Mr. GJ: RE:<Comparing 1962 vs. 1998 P/E's>

Earnings reported in 1962 are not comparable to those reported in 1998 (APPLES and ORANGES) because required accounting principles have changed substantially in many areas. Some examples include:

1.) Many leases are now required to be capitalized and accounted for as if leased property is owned.

2.) Pension and Other Post Retirement Health Benefits previously charged to earnings when benefits were paid are now required to be charged to earnings over the working life of employees.

3.) The rules for charging deferred income tax to earnings are substantially different in 1998.

4.) Current rules for computing Earnings Per Share require adding additional shares for outstanding convertible securities, stock options and warrants, whereas in 1962 I believe that only average outstanding common shares were divided into earnings.

5.) Currency translation accounting is substantially different under current rules.

6.) Current rules prohibit accounting for a merger as a partial "pooling-of-interest" and stringently limit accounting for mergers as a 100% pooling. In a "pooling", historical book values, which do not relate to current fair value, are combined - the excess of fair value of consideration paid for the acquired entity is ignored.

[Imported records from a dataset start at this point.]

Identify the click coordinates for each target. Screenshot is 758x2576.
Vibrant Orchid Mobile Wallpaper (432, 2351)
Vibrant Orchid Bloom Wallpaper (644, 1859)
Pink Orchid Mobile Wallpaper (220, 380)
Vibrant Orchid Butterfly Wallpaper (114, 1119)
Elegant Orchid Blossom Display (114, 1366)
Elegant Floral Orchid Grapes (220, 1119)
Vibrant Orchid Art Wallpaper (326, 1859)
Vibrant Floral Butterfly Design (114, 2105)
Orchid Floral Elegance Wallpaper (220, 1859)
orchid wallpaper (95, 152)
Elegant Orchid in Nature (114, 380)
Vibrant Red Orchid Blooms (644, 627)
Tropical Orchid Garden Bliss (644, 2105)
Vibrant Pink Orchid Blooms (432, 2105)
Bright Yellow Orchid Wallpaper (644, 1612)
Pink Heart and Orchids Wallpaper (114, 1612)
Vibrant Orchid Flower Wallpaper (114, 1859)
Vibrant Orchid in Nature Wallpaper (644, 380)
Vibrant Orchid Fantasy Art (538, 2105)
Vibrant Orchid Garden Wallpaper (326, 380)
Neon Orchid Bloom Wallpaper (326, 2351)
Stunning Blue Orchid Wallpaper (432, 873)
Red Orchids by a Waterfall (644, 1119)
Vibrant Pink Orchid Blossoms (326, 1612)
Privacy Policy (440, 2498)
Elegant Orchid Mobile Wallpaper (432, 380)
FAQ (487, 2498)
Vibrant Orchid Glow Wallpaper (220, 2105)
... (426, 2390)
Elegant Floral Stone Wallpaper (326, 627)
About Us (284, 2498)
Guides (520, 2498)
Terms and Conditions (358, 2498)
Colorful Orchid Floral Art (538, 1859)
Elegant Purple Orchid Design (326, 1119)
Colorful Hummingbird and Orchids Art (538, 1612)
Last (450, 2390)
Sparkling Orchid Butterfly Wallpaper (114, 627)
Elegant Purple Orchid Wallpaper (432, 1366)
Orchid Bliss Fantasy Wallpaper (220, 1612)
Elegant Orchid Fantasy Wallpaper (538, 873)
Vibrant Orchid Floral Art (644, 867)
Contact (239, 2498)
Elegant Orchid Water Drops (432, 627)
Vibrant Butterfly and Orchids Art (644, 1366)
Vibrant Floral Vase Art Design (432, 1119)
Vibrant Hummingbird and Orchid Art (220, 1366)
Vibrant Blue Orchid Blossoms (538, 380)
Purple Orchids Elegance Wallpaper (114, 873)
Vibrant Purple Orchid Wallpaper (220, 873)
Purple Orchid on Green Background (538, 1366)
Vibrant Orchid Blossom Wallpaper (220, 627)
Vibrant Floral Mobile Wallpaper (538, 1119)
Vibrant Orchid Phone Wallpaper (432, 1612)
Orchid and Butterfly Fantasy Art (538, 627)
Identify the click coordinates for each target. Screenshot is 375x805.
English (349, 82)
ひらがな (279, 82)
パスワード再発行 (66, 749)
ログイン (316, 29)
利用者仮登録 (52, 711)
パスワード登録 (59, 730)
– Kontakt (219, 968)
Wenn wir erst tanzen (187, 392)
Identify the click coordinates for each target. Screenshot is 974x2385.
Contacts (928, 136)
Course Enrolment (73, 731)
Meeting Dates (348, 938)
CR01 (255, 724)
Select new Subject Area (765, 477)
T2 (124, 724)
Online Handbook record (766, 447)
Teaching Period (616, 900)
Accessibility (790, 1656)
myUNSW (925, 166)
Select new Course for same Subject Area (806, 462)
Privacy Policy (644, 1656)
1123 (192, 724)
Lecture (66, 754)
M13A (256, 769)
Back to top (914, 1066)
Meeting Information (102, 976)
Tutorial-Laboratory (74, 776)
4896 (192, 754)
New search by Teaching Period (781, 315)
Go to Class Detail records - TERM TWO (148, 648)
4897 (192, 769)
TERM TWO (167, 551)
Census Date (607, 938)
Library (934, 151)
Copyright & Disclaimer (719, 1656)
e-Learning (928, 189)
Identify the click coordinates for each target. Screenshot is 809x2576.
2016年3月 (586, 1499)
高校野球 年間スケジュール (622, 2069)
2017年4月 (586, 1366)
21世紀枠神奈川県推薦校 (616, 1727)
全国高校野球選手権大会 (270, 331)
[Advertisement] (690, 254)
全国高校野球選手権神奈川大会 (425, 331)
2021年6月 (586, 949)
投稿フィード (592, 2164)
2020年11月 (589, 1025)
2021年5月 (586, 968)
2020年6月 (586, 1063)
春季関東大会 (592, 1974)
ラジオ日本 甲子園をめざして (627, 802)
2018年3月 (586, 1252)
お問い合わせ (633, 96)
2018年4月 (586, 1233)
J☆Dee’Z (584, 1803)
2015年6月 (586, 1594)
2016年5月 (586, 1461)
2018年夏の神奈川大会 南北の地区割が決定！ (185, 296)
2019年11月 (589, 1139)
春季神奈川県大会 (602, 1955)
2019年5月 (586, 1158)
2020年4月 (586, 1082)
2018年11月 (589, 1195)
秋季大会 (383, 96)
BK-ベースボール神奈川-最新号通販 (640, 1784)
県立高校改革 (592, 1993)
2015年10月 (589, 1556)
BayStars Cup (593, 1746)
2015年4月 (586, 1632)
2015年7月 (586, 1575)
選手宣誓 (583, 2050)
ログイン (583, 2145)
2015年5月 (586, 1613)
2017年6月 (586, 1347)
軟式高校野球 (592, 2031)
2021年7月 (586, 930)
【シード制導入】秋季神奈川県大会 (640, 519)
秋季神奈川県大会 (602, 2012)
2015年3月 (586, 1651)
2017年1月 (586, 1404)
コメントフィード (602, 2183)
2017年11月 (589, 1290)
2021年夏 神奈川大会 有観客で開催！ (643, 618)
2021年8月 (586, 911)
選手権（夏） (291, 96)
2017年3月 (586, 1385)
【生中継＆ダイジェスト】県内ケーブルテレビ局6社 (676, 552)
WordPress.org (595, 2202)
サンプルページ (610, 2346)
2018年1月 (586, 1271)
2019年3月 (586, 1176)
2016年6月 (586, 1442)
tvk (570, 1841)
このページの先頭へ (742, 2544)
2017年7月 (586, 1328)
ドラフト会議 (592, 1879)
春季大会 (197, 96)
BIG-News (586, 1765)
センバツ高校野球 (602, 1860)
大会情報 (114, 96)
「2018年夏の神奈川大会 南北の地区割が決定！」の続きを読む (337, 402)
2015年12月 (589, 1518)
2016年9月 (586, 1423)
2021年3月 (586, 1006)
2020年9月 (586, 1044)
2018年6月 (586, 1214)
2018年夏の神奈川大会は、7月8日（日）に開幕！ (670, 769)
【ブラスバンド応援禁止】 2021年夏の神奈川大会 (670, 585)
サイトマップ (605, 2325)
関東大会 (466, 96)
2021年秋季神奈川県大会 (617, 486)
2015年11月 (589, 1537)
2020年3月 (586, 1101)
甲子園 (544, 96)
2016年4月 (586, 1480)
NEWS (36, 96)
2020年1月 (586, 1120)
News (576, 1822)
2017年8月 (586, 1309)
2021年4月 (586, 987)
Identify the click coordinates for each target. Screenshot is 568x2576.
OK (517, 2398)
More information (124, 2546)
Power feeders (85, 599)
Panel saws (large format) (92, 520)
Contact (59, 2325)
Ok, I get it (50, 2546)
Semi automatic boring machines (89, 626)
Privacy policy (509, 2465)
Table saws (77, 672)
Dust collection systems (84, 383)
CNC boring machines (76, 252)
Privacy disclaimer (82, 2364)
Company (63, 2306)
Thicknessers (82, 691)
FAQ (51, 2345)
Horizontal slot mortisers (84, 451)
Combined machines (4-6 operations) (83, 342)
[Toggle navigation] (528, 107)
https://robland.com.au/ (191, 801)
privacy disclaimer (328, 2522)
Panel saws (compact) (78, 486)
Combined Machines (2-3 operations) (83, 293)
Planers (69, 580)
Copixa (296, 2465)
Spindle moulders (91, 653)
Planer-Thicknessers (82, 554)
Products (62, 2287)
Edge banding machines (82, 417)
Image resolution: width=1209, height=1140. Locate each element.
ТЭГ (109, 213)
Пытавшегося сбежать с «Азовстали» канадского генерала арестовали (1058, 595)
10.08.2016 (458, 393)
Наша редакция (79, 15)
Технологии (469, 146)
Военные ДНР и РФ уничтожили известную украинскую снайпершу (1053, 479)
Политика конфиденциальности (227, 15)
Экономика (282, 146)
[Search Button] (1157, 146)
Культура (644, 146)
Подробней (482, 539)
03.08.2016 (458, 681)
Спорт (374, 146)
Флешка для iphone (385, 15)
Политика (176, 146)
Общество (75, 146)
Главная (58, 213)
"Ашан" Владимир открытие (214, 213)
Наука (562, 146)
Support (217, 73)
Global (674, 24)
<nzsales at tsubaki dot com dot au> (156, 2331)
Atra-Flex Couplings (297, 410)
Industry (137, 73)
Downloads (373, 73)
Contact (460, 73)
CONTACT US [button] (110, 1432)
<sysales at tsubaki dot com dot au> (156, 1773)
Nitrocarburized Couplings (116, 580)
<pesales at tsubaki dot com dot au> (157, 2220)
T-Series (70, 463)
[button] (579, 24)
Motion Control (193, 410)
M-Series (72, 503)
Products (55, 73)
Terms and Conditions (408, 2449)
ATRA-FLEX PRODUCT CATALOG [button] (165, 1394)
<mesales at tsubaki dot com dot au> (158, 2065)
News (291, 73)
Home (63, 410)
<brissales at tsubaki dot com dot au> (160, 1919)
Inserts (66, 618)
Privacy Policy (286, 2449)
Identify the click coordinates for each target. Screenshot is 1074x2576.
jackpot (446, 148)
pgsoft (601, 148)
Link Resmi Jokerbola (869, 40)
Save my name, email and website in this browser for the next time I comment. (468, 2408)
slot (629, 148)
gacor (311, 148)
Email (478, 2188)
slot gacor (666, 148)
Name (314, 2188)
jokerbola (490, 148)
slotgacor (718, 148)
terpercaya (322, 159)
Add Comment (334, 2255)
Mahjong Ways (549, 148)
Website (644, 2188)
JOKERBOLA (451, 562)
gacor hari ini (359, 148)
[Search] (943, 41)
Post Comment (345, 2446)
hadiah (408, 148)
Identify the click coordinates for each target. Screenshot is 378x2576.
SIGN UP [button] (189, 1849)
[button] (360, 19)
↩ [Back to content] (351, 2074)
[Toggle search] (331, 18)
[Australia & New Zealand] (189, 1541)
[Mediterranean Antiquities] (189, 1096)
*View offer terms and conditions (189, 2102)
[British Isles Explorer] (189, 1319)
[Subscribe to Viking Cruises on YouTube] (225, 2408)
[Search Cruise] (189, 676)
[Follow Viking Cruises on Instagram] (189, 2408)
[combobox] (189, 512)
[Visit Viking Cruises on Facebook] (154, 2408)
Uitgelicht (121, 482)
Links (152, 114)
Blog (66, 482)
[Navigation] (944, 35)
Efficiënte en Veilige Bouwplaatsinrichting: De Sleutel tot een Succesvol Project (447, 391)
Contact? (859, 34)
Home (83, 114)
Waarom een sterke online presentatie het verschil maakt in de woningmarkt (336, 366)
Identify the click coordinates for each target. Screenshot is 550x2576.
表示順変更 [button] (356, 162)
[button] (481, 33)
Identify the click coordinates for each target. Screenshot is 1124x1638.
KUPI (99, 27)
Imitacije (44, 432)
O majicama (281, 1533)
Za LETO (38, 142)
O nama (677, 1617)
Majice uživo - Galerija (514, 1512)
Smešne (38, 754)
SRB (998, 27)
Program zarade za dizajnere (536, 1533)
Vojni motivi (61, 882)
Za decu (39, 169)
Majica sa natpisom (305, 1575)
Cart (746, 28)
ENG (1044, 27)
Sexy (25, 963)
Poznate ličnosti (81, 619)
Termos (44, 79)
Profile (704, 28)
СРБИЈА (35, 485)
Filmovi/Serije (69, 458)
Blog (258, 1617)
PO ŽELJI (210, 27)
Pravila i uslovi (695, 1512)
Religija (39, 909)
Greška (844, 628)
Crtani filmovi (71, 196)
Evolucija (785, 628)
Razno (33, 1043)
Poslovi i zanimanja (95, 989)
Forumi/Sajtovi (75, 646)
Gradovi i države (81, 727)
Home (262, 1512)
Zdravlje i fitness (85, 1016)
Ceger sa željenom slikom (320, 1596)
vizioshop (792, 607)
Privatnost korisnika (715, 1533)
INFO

Moreover, I believe that most published year-by-year P/E's for the S&P500 use NET INCOME which includes nonrecurring charges and credits, whereas Brinker has asserted many times that the most meaningful earnings figure is Continuing Earnings Per Share from Operations. Now if there were data for this latter number computed with consistant accounting principles, maybe we would have something meaningful.

Of course the "price" side of the p/e equation has been a reaction to reported EPS under the accounting principles required for the year that earnings were reported.

Bottom line is, I'm not terribly comfortable with historical P/E comparisons for the above reasons.